Mikva, a Democrat, served in the Illinois legislature for five terms before being elected to the U.S. House in 1968. He was later appointed to the U.S. Court of Appeals for the District of Columbia, eventually becoming chief judge. Mikva went on to serve as White House counsel for President Bill Clinton.
U.S. Sen. Dick Durbin (D-IL) described Mikva as his "North Star for integrity, independence and progressive values."
"In an era of cynicism and disappointment, Abner's record of public service was proof that the good guys can win without selling their souls," Durbin said.
Chicago Mayor Rahm Emanuel, who worked on one of Mikva's congressional campaigns, hailed the statesman as "one of the greatest public servants of our time:"
With Abner Mikva's passing, we have lost one of the greatest public servants of our time.
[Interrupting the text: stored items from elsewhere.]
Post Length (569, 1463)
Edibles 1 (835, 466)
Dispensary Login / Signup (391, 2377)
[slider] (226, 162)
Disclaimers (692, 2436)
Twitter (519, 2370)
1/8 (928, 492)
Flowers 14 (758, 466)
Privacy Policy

Throughout his career, Abner fought for unpopular decisions and for those whose voices needed to -- but could not -- be heard. He championed for minority voting rights, civil liberties, free speech, and equality.
Not only was he involved in the judicial and political careers of many, including President Obama, but he created the Mikva Challenge, which will continue to inspire, empower, and encourage young people for years to come. The first political campaign I ever worked on was Abner's Congressional campaign in Illinois' 10th District, and I later had the privilege of working with him in the White House during the Clinton administration.
Abner was not only a great Chicagoan, but a great American. The thoughts and prayers of Amy and I are with Zoe and the entire Mikva family.
Rev. Jesse Jackson also released a comment on the passing of Mikva, highlighting his connection with Dr. Martin Luther King.
"Abner Mikva packed so much into his 90 years - Congressman, federal judge, presidential adviser, educator, mensch," Jackson said. "Ab was a Chicago icon and a national treasure. He was a strong supporter of Dr. Martin Luther King, the freedom marches, open housing, fairness and equal justice for all. What a wonderful life."